Another silence. “But what about Henry?” I said.
Rosa lifted her head and gave me a strange, dreary look. “He couldn’t have known, he’d never been on a battlefield so he won’t have imagined thousands of casualties.”
“Well, what were the other military doctors thinking of? They knew what war was like.”
“I doubt it. One or two of them might have been present at a few spats in India maybe.”
“But you said there would be no casualties, Father,” I cried.

Few
. Few. I thought few casualties. It’s not my job to predict what’s going to happen in a war. Now don’t get upset. The Russians can’t hold out for long against the combined forces of British, French, and Turks, for goodness’ sake.

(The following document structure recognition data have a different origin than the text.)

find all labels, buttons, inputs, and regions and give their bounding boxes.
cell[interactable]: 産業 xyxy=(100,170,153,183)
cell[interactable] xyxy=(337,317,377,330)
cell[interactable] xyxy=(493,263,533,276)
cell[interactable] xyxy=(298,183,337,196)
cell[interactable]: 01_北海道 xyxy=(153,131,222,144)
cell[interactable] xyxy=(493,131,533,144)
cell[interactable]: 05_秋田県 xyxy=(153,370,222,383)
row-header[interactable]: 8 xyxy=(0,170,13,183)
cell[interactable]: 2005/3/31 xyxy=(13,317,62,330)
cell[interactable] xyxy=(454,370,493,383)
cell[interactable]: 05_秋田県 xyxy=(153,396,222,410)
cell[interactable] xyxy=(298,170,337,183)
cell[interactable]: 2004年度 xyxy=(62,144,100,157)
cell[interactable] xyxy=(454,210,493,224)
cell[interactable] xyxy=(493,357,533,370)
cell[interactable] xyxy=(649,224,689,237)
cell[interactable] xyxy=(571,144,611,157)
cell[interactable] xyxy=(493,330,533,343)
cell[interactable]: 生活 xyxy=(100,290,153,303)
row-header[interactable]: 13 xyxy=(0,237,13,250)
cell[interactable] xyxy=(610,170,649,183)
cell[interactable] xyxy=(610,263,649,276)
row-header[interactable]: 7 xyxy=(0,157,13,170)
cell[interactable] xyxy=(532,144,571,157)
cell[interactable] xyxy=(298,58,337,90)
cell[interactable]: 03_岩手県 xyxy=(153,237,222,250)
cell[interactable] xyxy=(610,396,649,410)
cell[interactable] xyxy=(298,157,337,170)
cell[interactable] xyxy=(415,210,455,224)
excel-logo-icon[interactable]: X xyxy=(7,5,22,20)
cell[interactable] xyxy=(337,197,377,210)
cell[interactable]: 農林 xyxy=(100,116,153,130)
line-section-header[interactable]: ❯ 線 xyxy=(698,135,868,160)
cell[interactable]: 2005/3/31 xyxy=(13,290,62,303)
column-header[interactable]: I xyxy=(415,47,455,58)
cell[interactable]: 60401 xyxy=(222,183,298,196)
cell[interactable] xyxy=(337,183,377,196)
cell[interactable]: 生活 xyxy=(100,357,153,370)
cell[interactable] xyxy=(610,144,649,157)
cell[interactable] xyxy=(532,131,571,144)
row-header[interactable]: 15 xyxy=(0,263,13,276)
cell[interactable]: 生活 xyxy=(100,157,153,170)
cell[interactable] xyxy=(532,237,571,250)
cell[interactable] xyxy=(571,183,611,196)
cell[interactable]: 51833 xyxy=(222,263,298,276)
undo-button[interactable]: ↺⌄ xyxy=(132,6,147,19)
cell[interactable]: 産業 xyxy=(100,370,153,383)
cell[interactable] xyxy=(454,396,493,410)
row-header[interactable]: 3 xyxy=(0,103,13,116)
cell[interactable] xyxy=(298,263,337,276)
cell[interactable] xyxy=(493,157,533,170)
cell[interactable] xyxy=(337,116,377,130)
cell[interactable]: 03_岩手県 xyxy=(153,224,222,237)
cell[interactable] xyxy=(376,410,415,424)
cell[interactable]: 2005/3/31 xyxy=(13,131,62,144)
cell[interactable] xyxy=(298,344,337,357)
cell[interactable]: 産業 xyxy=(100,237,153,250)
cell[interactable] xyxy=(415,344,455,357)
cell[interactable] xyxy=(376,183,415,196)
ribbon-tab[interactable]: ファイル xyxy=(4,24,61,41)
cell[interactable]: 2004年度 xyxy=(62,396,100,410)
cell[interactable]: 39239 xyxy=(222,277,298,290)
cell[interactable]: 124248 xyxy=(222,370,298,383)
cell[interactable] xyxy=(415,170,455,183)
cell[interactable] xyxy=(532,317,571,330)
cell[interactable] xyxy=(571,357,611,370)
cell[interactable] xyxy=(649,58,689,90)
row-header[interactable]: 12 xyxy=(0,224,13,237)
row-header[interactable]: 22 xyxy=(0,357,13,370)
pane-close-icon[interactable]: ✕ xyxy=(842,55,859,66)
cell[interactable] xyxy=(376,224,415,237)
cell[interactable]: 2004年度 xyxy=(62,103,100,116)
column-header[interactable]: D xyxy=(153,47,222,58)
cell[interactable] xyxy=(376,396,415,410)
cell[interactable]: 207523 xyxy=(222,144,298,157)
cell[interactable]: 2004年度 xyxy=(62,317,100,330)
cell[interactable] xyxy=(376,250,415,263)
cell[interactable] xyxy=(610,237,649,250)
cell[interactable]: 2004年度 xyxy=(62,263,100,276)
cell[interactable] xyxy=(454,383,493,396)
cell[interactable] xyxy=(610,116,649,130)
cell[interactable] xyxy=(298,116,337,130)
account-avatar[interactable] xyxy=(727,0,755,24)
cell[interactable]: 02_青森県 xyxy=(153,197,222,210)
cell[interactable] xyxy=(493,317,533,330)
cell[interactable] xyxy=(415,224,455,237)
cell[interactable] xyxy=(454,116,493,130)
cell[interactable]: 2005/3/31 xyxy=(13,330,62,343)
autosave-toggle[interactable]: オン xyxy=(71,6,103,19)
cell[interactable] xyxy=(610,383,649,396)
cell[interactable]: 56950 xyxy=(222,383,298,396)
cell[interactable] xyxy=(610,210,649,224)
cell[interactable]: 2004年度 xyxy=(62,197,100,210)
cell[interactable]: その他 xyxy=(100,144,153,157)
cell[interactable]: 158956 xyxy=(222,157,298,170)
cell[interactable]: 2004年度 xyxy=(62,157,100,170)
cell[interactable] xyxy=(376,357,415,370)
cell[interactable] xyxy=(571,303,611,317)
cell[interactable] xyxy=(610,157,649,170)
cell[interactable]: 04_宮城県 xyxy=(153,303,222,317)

And as for the medical matters, now the authorities have been alerted to the problem it can only be a matter of days before it’s all sorted out. Modern transport is very fast and our manufacturing trade is second to none. Before we know it those hospitals will be better stocked than any in the world. I’ll have a word with a couple of colleagues, see if we can get things moving forward.”
Mother laid down her pen and blotted her work. “We can help. I’ll speak to Mrs. Hardcastle. We can cut bandages. I have masses of sheets upstairs we never use. Together we can sort it out.”
Eighteen
B
y Monday, October
16
,
a sewing circle was established in the morning room at Fosse House. Even Isabella was included; the plight of the wounded soldiers in Russia seemed to have done more to improve her health than any amount of bed rest, and it turned out she could manage an adequate hem stitch and produce thirty or so linen arm supports a day. Mrs. Hardcastle, a leading member of the group, sat in her green satin, surprised brows shot up high under her cap, cutting triangular bandages. In fact, as she reminded us regularly, she and her husband had made a double sacrifice for the troops, first by all this work—Mr. Hardcastle managed a bank and was engaged in financial transactions to do with funding the military campaign—then by the fact that they had been planning a well-earned trip to Europe but had now to postpone their departure.